# Stumped by vacancy sensor problem... anyone got an idea?



## Electric_Light (Apr 6, 2010)

So, there's a Pass&Seymour vacancy sensor that I've been observing with evasive re-trigger problem. The loads are simple incandescent lamps. 

It is the type that can not be set for automatic on, can not be set for permanent-on. If the button is pressed with the lights on, it will turn off. It is basically used like a normal switch with automatic shut off when you forget to turn it off.

If it shuts off on an occupant and an occupant moves within a grace period of 30 seconds, it will fire the lights back up. The problem I've been having is that it will intermittently fire back up on motion after push-button manual shut off.

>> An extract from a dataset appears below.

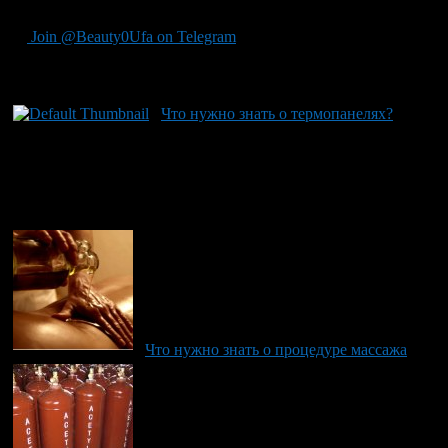
настоящего меломана и наслаждаться уникальным звуком.
Join @Beauty0Ufa on Telegram
Рекомендуем почитать:
Что нужно знать о термопанелях?
Что нужно знать о процедуре массажа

Checked all connections and it is fine, but when I bench test it in the shop, I couldn't duplicate the malfunction. 

I am stumped... any idea?


----------



## cdnelectrician (Mar 14, 2008)

did you try another sensor?


----------



## Wirenuting (Sep 12, 2010)

Check the normal things, position of sensor, reflected lighting, air flow from a vent. 
I heard some models have a default delay so as you stumble to retrigger the switch it sees you and turns back on. Off isn't always off right away. 
Last is check to see if you can turn down the sensitivity. 
A small piece of tape can block the offending object that triggers the light.


----------



## Electric_Light (Apr 6, 2010)

Wirenuting said:


> Check the normal things, position of sensor, reflected lighting, air flow from a vent.
> I heard some models have a default delay so as you stumble to retrigger the switch it sees you and turns back on. Off isn't always off right away.
> Last is check to see if you can turn down the sensitivity.
> A small piece of tape can block the offending object that triggers the light.


The sensor is only supposed to re-trigger after it shuts off automatically. re-trigger is disabled after a manual off using the button.


----------